Во время пляски другой крестьянин из числа врагов колхозного хозяйства, человек, который ложился на «свою» землю, буравил ее головой, желая уйти в нее, слиться с ней, который собирался лошадь свою топором зарубить, лишь бы не досталась колхозникам, – этот человек подстерег пляшущего Василия и убил его.
Первое последствие этого убийства – отец становится колхозником. Нелепая сцена со священником, который мечется перед иконостасом, моля угодников наказать служителей сатаны. Передовые, коммунисты, члены сельсовета заявляют, что они сами, «без попа», устроят похороны… Сбирается вся деревня, сбегается со всех сторон, толпа растет; Василия мертвого несут на носилках. Несут мимо крестьянских усадеб; ветка с яблоками задевает мертвое лицо, подсолнечные шапки помавают, провожают… Толпа все увеличивается, и затягивает хор. Так как фильм немой, то хор, вероятно, за сценой был настоящий. Не думаю, чтобы выбор музыки и слов понравился советским изобретателям… Кончается своего рода «поминками»: толпа сидит на лугу, а перед ней агитатор говорит горячую речь, в которой, очевидно, излагает значение происшедшего события. Убийца с холма кричит, стоя среди крестов старого кладбища, что это он убил Василия.
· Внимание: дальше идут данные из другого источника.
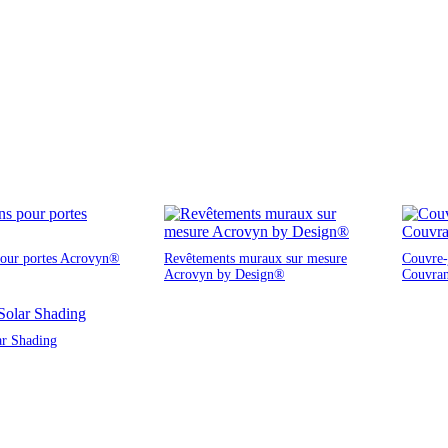
pour portes Acrovyn®
Revêtements muraux sur mesure
Couvre-j
Acrovyn by Design®
Couvra
ar Shading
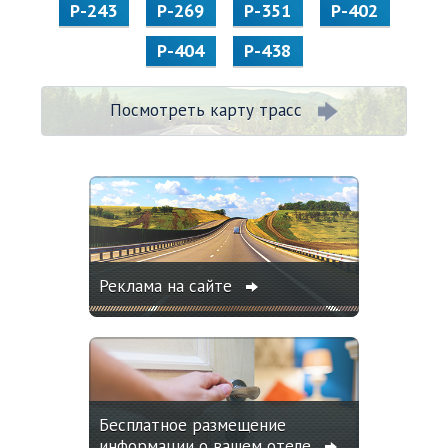
Р-243
Р-269
Р-351
Р-402
Р-404
Р-438
Посмотреть карту трасс
Реклама на сайте
Бесплатное размещение
информации о вашем отеле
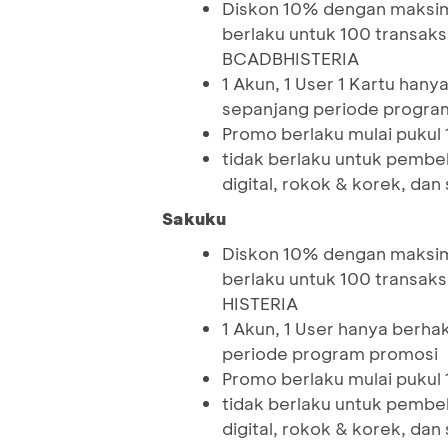
Diskon 10% dengan maksim
berlaku untuk 100 transak
BCADBHISTERIA
1 Akun, 1 User 1 Kartu ha
sepanjang periode progra
Promo berlaku mulai pukul
tidak berlaku untuk pembel
digital, rokok & korek, dan
Sakuku
Diskon 10% dengan maksim
berlaku untuk 100 transak
HISTERIA
1 Akun, 1 User hanya berh
periode program promosi
Promo berlaku mulai pukul
tidak berlaku untuk pembel
digital, rokok & korek, dan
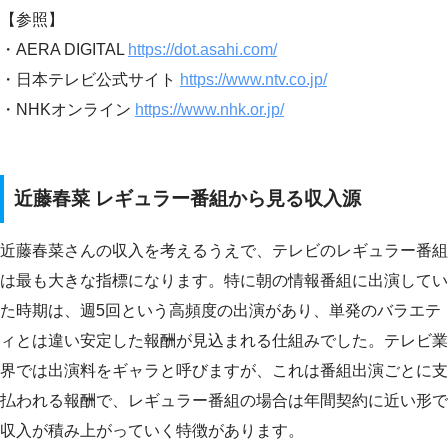
【参照】
・AERA DIGITAL
https://dot.asahi.com/
・日本テレビ公式サイト
https://www.ntv.co.jp/
・NHKオンライン
https://www.nhk.or.jp/
近藤春菜 レギュラー番組から見る収入源
近藤春菜さんの収入を考えるうえで、テレビのレギュラー番組
は最も大きな指標になります。特に朝の情報番組に出演してい
た時期は、週5回という高頻度の出演があり、単発のバラエテ
ィとは違い安定した報酬が見込まれる仕組みでした。テレビ業
界では出演料をギャラと呼びますが、これは番組出演ごとに支
払われる報酬で、レギュラー番組の場合は年間契約に近い形で
収入が積み上がっていく特徴があります。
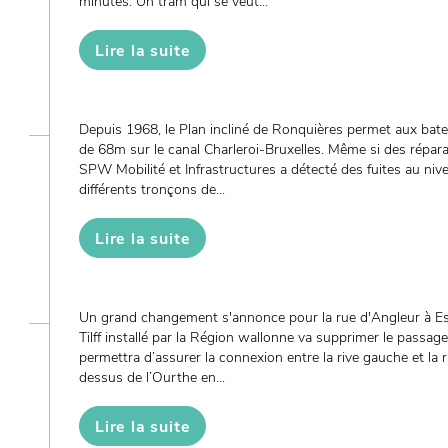
minutes. Un tram qui se veut...
Lire la suite
Depuis 1968, le Plan incliné de Ronquières permet aux bate
de 68m sur le canal Charleroi-Bruxelles. Même si des réparati
SPW Mobilité et Infrastructures a détecté des fuites au nive
différents tronçons de...
Lire la suite
Un grand changement s'annonce pour la rue d'Angleur à E
Tilff installé par la Région wallonne va supprimer le passage 
permettra d’assurer la connexion entre la rive gauche et la 
dessus de l’Ourthe en...
Lire la suite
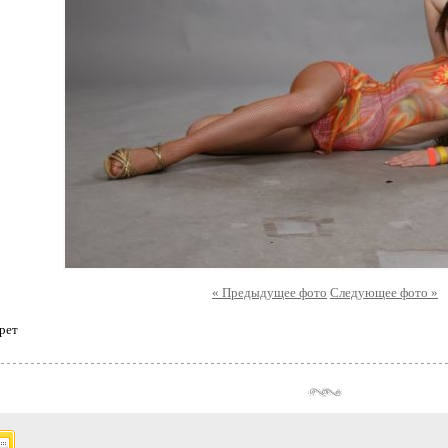
« Предыдущее фото
Следующее фото »
рет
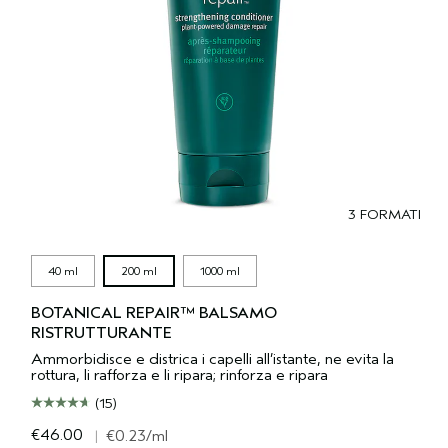
3 FORMATI
40 ml
200 ml
1000 ml
BOTANICAL REPAIR™ BALSAMO
RISTRUTTURANTE
Ammorbidisce e districa i capelli all’istante, ne evita la
rottura, li rafforza e li ripara; rinforza e ripara
(15)
€46.00
|
€0.23
/ml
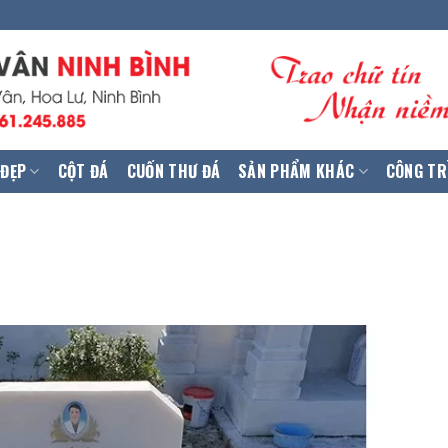
 ĐẸP
CỘT ĐÁ
CUỐN THƯ ĐÁ
SẢN PHẨM KHÁC
CÔNG TR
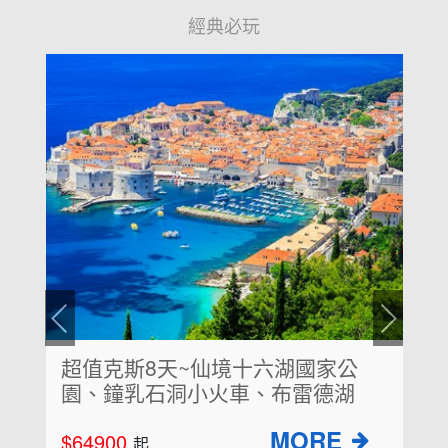
經典必玩
超值克斯8天~仙境十六湖國家公
園、鐘乳石洞小火車、布雷德湖
$64900
起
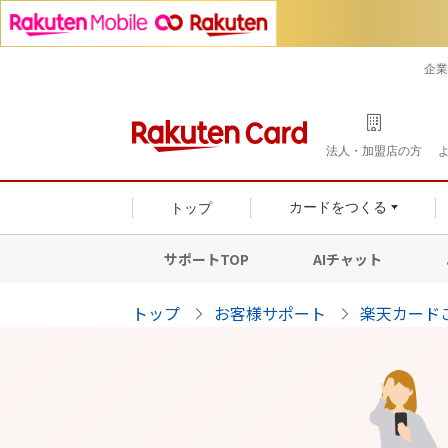
企業
法人・加盟店の方
トップ
カードをつくる
サポートTOP
AIチャット
トップ
お客様サポート
楽天カード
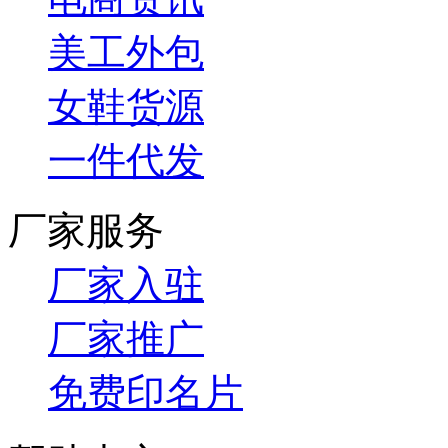
美工外包
女鞋货源
一件代发
厂家服务
厂家入驻
厂家推广
免费印名片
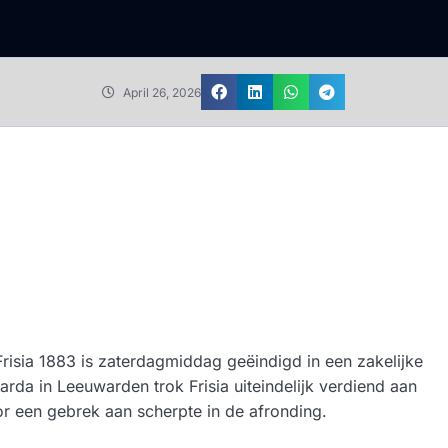
April 26, 2026
isia 1883 is zaterdagmiddag geëindigd in een zakelijke
da in Leeuwarden trok Frisia uiteindelijk verdiend aan
or een gebrek aan scherpte in de afronding.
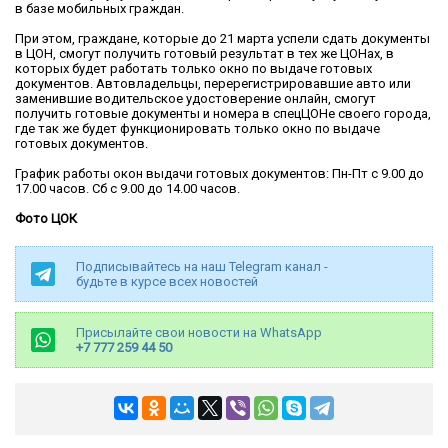
в базе мобильных граждан.
При этом, граждане, которые до 21 марта успели сдать документы
в ЦОН, смогут получить готовый результат в тех же ЦОНах, в
которых будет работать только окно по выдаче готовых
документов. Автовладельцы, перерегистрировавшие авто или
заменившие водительское удостоверение онлайн, смогут
получить готовые документы и номера в спецЦОНе своего города,
где так же будет функционировать только окно по выдаче
готовых документов.
График работы окон выдачи готовых документов: Пн-Пт с 9.00 до
17.00 часов. Сб с 9.00 до 14.00 часов.
Фото ЦОК
Подписывайтесь на наш Telegram канал -
будьте в курсе всех новостей
Присылайте свои новости на WhatsApp
+7 777 259 44 50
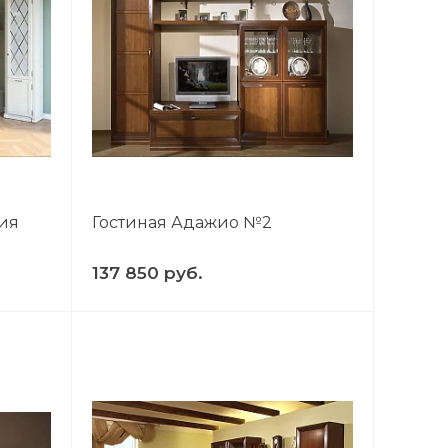
сия
Гостиная Адажио №2
137 850 руб.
Вероятно, это совесть контрреволюционера мучится, кается… А в это время мать Василия лежит на родильном ложе и дарит советской республике нового гражданина-колхозника…[450]
Все заволакивается, опять яблоки, на этот раз под дождем. Ливень омывает плоды, дары земли; выходит солнце – на больших омытых яблоках дрожат крупные капли.
Таков этот советский фильм. Рядом с настоящей, бессюжетной красотой природы и людей – насильственно втиснутое содержание с фальшивым пафосом, с жестокою теоретичностью.
Печатается по: Последние новости (Париж). 1931. 4 дек.
Диана Карен ЗАМЕТКИ
Среди других отличий кинематографа от театра есть одно, скорее количественного, нежели качественного, но тем не менее значения очень серьезного. Если бы Чаплин был артистом театра, круг людей, способных оценить его, был бы неизмеримо более узким, чем сейчас. Нельзя забывать, что кинематограф, где может быть сколько угодно копий основной пленки, воспроизводит игру артистов во всех концах земли, перед самыми разноплеменными и многочисленными зрителями.
Это свойство немого искусства, казалось бы, должно постепенно нивелировать все различия в технике съемок, в организации постановок и даже в игре артистов, поскольку все эти различия связаны с особенностями стран, производящих картины. Одно время казалось даже, что техника и темперамент американцев послужат образцом для всех стран и создадут единообразие для всех фильм, где бы они ни снимались.